Only the count is needed. Count the lines below with the word "horizontal" in them.
+++++
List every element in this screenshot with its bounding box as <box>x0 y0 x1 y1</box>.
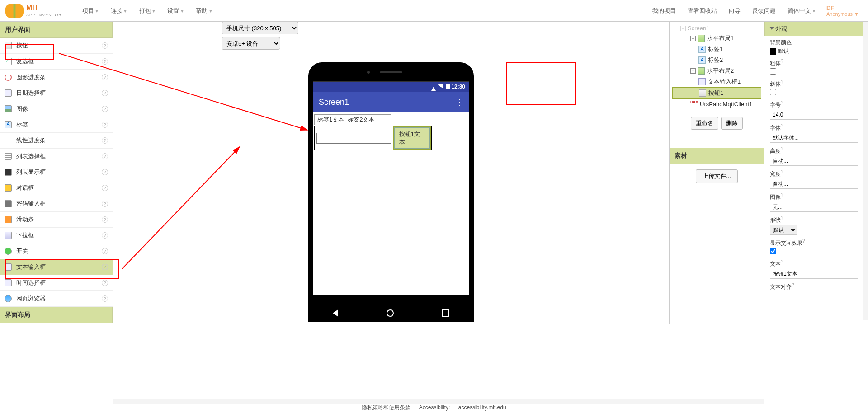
palette-item-13[interactable]: 开关? <box>0 243 113 259</box>
upload-file-button[interactable]: 上传文件... <box>696 169 738 183</box>
fontsize-input[interactable] <box>770 110 858 120</box>
palette-item-14[interactable]: 文本输入框? <box>0 259 113 275</box>
phone-screen[interactable]: 12:30 Screen1 ⋮ 标签1文本 标签2文本 按钮1文本 <box>313 81 469 295</box>
palette-item-8[interactable]: 列表显示框? <box>0 164 113 180</box>
palette-item-3[interactable]: 日期选择框? <box>0 85 113 101</box>
mock-horizontal-arrangement-2[interactable]: 按钮1文本 <box>314 126 432 150</box>
phone-size-select[interactable]: 手机尺寸 (320 x 505) <box>222 22 298 34</box>
nav-feedback[interactable]: 反馈问题 <box>746 3 782 19</box>
help-icon[interactable]: ? <box>102 106 108 112</box>
tree-mqtt[interactable]: URSUrsPahoMqttClient1 <box>672 99 761 109</box>
properties-header[interactable]: 外观 <box>764 22 868 36</box>
logo[interactable]: MIT APP INVENTOR <box>0 4 67 18</box>
fontface-input[interactable] <box>770 133 858 143</box>
tree-ha1[interactable]: −水平布局1 <box>672 33 761 44</box>
help-icon[interactable]: ? <box>102 137 108 144</box>
help-icon[interactable]: ? <box>102 295 108 302</box>
palette-item-4[interactable]: 图像? <box>0 101 113 117</box>
nav-guide[interactable]: 向导 <box>723 3 746 19</box>
help-icon[interactable]: ? <box>102 153 108 159</box>
help-icon[interactable]: ? <box>102 90 108 96</box>
palette-item-label: 日期选择框 <box>16 89 46 97</box>
scrollbar-vertical[interactable] <box>863 22 868 320</box>
feedback-checkbox[interactable] <box>770 248 776 254</box>
mock-horizontal-arrangement-1[interactable]: 标签1文本 标签2文本 <box>314 114 391 125</box>
palette-item-7[interactable]: 列表选择框? <box>0 149 113 164</box>
help-icon[interactable]: ? <box>102 232 108 239</box>
palette-item-15[interactable]: 时间选择框? <box>0 275 113 291</box>
palette-item-label: 文本输入框 <box>16 263 46 271</box>
palette-item-0[interactable]: 按钮? <box>0 38 113 54</box>
status-time: 12:30 <box>451 84 465 90</box>
palette-item-icon <box>5 184 12 192</box>
palette-item-1[interactable]: 复选框? <box>0 54 113 70</box>
prop-align: 文本对齐? <box>764 280 868 293</box>
collapse-icon[interactable]: − <box>690 68 696 74</box>
tree-ha2[interactable]: −水平布局2 <box>672 66 761 76</box>
help-icon[interactable]: ? <box>102 42 108 49</box>
wifi-icon <box>431 84 436 91</box>
width-input[interactable] <box>770 179 858 189</box>
help-icon[interactable]: ? <box>102 122 108 128</box>
logo-mit: MIT <box>26 4 62 11</box>
bold-checkbox[interactable] <box>770 68 776 75</box>
palette-item-2[interactable]: 圆形进度条? <box>0 70 113 85</box>
nav-help[interactable]: 帮助▼ <box>190 3 218 19</box>
palette-item-5[interactable]: 标签? <box>0 117 113 133</box>
italic-checkbox[interactable] <box>770 89 776 95</box>
help-icon[interactable]: ? <box>102 74 108 80</box>
delete-button[interactable]: 删除 <box>721 117 743 130</box>
phone-camera-icon <box>367 71 370 74</box>
nav-settings[interactable]: 设置▼ <box>161 3 190 19</box>
nav-my-projects[interactable]: 我的项目 <box>646 3 682 19</box>
nav-trash[interactable]: 查看回收站 <box>682 3 723 19</box>
help-icon[interactable]: ? <box>102 201 108 207</box>
tree-button1[interactable]: 按钮1 <box>672 87 761 99</box>
privacy-link[interactable]: 隐私策略和使用条款 <box>362 404 410 411</box>
tree-textbox1[interactable]: 文本输入框1 <box>672 76 761 87</box>
mock-label-2[interactable]: 标签2文本 <box>346 116 376 124</box>
image-input[interactable] <box>770 202 858 212</box>
mock-textbox-1[interactable] <box>316 133 391 144</box>
nav-connect[interactable]: 连接▼ <box>105 3 133 19</box>
nav-build[interactable]: 打包▼ <box>133 3 162 19</box>
tree-label2[interactable]: 标签2 <box>672 55 761 66</box>
prop-bgcolor: 背景颜色 默认 <box>764 36 868 56</box>
palette-item-label: 圆形进度条 <box>16 73 46 81</box>
tree-label1[interactable]: 标签1 <box>672 44 761 55</box>
palette-header-ui[interactable]: 用户界面 <box>0 22 113 38</box>
help-icon[interactable]: ? <box>102 185 108 191</box>
help-icon[interactable]: ? <box>102 169 108 175</box>
mock-label-1[interactable]: 标签1文本 <box>316 116 346 124</box>
collapse-icon[interactable]: − <box>680 26 686 31</box>
palette-item-6[interactable]: 线性进度条? <box>0 133 113 149</box>
nav-projects[interactable]: 项目▼ <box>76 3 105 19</box>
android-version-select[interactable]: 安卓5+ 设备 <box>222 37 280 50</box>
help-icon[interactable]: ? <box>102 216 108 223</box>
help-icon[interactable]: ? <box>102 248 108 254</box>
prop-fontface: 字体? <box>764 121 868 144</box>
palette-item-11[interactable]: 滑动条? <box>0 212 113 228</box>
palette-item-16[interactable]: 网页浏览器? <box>0 291 113 307</box>
tree-screen1[interactable]: −Screen1 <box>672 23 761 33</box>
palette-header-layout[interactable]: 界面布局 <box>0 307 113 323</box>
rename-button[interactable]: 重命名 <box>691 117 718 130</box>
chevron-down-icon <box>769 27 774 32</box>
palette-item-9[interactable]: 对话框? <box>0 180 113 196</box>
nav-lang[interactable]: 简体中文▼ <box>782 3 822 19</box>
help-icon[interactable]: ? <box>102 58 108 65</box>
user-anon[interactable]: DF Anonymous ▼ <box>826 5 859 17</box>
palette-item-10[interactable]: 密码输入框? <box>0 196 113 212</box>
shape-select[interactable]: 默认 <box>770 225 797 235</box>
bgcolor-value[interactable]: 默认 <box>770 47 863 55</box>
mock-button-1[interactable]: 按钮1文本 <box>394 127 430 149</box>
collapse-icon[interactable]: − <box>690 36 696 41</box>
height-input[interactable] <box>770 156 858 166</box>
text-input[interactable] <box>770 269 858 279</box>
palette-item-icon <box>5 74 12 81</box>
help-icon[interactable]: ? <box>102 264 108 270</box>
accessibility-link[interactable]: accessibility.mit.edu <box>458 404 506 411</box>
scrollbar-horizontal[interactable] <box>113 399 764 404</box>
palette-item-12[interactable]: 下拉框? <box>0 228 113 243</box>
help-icon[interactable]: ? <box>102 280 108 286</box>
+++++
**Result of this exercise**
3